The Children's Institute Blog

Café Concert at The Day School

Posted: Jun 02, 2017 by The Children's Institute

Jen Sweazon filled The Children Institute of Pittsburgh’s café with an enormous amount of energy this week with her tap dance performance for The Day School (TDS) students. 

Her performance was part of a café concert series set up by TDS music teacher Eric Emmons, who feels performances such as these should be as casual and comfortable as possible.

“I wanted our older students to have a chance to enjoy music in a less formal setting, and also to practice their social and money skills at the same time,” he said.

And based off student reactions to the performance, there’s no question that this was achieved.


There have been many concerts throughout the year, but this one was very unique for two reasons. One was that this was the first concert to incorporate dance, music and video. Jen had a total of four performances, followed by a video on the history of tap dance after each routine. This gave both an entertainment and historical view for the students to enjoy

Two is that Jen is one of The Children’s Institutes own. Not only does she have incredible tap dancing skills, but also has taught as a TDS teacher for more than four years now. 

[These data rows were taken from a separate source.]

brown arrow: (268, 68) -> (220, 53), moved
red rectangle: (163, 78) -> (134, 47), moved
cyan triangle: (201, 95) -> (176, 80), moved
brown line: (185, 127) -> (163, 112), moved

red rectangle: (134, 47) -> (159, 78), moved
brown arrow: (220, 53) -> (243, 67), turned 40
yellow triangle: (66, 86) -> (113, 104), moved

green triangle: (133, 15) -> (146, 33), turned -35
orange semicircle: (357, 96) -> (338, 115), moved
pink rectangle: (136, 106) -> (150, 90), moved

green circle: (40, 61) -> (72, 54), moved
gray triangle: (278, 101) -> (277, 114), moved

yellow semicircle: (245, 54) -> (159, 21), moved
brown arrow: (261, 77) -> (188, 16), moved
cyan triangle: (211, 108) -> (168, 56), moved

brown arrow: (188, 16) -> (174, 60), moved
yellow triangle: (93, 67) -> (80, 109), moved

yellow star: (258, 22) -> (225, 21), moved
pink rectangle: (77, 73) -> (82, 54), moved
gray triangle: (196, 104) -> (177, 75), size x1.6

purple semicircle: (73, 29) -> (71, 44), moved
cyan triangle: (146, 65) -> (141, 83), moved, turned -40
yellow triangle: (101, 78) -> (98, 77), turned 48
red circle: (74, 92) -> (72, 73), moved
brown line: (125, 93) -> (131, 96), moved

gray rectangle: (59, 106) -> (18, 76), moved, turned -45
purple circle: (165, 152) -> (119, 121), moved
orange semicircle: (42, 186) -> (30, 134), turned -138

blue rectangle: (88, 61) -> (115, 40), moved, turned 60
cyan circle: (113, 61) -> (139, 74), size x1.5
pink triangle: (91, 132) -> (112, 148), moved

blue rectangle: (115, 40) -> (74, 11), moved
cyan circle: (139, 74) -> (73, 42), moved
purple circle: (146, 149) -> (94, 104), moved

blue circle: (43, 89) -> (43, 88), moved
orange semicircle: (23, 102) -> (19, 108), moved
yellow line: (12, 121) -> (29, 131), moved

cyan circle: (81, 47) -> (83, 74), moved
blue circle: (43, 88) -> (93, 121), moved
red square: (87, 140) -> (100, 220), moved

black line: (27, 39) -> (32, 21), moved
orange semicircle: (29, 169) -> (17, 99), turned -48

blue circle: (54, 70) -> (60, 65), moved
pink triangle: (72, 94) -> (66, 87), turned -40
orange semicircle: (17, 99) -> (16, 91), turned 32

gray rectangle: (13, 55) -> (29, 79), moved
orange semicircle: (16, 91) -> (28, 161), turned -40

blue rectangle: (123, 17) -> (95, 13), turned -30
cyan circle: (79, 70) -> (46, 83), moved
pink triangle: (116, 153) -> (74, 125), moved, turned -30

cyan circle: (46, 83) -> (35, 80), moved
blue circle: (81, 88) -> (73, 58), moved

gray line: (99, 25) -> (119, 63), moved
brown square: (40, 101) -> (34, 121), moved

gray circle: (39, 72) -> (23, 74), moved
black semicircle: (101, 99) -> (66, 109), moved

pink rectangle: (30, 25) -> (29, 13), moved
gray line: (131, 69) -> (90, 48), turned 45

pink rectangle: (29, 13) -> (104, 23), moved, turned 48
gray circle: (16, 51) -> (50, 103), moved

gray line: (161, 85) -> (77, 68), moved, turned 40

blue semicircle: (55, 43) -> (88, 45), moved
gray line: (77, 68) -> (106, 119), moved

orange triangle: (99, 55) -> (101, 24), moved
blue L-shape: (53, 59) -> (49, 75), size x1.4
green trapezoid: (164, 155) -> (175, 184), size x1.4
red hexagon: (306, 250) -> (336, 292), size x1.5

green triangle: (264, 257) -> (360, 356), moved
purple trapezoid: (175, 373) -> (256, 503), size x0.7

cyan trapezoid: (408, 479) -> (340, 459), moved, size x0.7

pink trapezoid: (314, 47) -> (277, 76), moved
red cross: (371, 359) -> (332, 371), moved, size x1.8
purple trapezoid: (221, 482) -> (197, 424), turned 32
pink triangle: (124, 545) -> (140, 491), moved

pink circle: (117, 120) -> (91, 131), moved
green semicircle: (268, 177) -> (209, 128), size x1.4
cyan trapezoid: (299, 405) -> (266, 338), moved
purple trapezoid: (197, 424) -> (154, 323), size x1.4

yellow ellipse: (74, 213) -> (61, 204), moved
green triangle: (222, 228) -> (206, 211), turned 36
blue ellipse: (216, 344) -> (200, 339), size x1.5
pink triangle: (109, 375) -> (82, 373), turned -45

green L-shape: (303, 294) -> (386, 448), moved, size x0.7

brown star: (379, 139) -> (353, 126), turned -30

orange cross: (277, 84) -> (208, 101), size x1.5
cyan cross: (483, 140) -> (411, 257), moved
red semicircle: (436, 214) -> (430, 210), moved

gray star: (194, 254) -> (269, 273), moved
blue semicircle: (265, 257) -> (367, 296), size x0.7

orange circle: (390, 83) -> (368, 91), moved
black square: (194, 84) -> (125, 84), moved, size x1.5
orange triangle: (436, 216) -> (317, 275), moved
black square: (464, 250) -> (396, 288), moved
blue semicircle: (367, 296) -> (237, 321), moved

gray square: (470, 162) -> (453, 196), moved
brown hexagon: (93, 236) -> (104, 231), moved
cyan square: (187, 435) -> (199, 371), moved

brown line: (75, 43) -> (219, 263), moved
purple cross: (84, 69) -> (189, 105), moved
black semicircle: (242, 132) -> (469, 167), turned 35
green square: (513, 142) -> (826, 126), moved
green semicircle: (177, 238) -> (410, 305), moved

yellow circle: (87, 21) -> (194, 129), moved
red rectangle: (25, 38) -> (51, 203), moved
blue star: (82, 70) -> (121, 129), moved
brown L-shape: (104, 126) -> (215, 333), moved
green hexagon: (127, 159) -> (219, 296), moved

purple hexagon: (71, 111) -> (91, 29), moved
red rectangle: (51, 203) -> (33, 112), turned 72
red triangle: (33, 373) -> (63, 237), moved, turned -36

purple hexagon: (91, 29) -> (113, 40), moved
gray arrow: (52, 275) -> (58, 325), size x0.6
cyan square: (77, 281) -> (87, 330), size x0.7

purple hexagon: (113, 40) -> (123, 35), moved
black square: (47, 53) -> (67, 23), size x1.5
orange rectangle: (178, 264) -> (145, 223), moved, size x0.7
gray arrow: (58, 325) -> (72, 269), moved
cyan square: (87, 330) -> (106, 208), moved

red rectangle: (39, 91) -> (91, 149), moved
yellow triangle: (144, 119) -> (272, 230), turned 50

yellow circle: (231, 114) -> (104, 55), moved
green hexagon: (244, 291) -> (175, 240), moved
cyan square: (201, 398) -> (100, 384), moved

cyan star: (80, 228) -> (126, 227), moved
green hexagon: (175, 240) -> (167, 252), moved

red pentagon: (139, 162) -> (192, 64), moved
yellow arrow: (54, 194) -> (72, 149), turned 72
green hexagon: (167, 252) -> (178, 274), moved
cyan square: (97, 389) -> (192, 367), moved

Jen started as a student teacher in the spring of 2013. She fit right in.

“I always wanted to work here,” Jen told me. “I actually realized I wanted to teach because I was a dance assistant at my old dance school and loved working with kids.” 

She brought this passion with her to the stage as she did her first performance to the song “Footloose,” a great first choice to hype up the students. At one point she even brought up some students to dance with her, as well as dancing with those in the crowd. Employees and students alike were able to appreciate the concert. One café worker even stopped over to say “Wow, she can really dance.”

Jen’s motivation for performing was being able to provide a fun and entertaining show for the students. 

“I’d say my favorite part of the concert was seeing the students’ faces from my perspective,” she said. “It was awesome seeing them react and hearing their comments/noises when I stepped foot on the stage. Seeing their joy definitely made all my work worth it.”